Material for this task =

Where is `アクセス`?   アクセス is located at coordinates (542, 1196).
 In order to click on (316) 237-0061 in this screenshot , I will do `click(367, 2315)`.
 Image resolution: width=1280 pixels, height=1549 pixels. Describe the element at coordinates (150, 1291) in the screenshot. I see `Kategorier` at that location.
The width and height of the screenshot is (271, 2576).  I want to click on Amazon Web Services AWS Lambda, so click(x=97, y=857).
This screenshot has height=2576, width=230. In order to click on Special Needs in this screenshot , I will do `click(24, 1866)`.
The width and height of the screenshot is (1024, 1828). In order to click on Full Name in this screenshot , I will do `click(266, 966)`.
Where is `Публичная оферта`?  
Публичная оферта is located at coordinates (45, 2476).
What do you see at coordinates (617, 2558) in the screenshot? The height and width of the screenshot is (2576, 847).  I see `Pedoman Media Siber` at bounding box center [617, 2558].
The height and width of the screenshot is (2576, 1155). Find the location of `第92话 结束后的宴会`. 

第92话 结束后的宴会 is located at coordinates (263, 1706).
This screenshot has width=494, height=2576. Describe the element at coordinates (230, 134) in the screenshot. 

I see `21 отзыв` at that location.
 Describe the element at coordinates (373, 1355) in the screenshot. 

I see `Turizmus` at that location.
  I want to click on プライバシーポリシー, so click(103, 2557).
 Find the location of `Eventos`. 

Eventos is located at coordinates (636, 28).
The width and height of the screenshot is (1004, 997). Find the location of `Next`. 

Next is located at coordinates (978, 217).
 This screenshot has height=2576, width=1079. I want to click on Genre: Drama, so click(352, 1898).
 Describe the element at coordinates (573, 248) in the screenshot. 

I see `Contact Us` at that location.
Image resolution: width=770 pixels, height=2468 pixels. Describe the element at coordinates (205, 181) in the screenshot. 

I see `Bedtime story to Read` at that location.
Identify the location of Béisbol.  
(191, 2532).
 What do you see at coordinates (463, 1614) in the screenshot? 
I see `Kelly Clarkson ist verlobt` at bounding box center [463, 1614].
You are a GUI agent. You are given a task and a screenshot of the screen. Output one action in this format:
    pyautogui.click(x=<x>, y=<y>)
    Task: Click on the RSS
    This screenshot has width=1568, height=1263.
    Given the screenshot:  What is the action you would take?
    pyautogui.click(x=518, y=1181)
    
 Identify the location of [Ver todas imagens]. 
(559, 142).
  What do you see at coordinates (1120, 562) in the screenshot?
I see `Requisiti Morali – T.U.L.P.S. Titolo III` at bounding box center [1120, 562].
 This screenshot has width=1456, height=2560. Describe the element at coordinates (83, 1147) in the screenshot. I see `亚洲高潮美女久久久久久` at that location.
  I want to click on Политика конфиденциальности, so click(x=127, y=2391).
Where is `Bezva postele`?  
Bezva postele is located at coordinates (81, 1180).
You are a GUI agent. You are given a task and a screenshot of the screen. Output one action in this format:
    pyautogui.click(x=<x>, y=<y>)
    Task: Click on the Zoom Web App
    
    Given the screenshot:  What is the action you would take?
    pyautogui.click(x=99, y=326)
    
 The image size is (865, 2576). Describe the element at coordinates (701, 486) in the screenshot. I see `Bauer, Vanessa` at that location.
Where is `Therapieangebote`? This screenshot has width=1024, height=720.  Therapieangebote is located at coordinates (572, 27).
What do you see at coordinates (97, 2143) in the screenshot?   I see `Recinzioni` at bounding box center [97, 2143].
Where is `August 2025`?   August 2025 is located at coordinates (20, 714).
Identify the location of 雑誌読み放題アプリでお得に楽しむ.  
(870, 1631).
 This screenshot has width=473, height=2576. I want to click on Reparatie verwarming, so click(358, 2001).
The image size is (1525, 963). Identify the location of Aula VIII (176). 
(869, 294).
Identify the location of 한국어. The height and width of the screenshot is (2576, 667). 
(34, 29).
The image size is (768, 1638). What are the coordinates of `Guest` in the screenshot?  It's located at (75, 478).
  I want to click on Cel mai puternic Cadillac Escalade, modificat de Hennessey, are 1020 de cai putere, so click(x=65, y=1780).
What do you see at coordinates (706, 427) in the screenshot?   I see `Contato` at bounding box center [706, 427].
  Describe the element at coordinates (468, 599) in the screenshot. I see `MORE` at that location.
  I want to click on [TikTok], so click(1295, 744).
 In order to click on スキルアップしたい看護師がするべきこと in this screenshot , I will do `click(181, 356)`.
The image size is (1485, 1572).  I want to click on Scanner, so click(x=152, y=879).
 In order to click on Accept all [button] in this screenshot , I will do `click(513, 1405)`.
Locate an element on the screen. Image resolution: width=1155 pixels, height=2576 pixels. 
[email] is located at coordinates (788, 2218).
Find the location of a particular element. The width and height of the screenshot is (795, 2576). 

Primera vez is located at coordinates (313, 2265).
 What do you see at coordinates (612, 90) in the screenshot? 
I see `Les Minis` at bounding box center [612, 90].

Work to be completed = Everything from the line with "What do you see at coordinates (463, 1614)" through the line with "Task: Click on the RSS" should be written out exactly as it appears above, end lines included, and nothing outside that range.

Output below =
 What do you see at coordinates (463, 1614) in the screenshot? 
I see `Kelly Clarkson ist verlobt` at bounding box center [463, 1614].
You are a GUI agent. You are given a task and a screenshot of the screen. Output one action in this format:
    pyautogui.click(x=<x>, y=<y>)
    Task: Click on the RSS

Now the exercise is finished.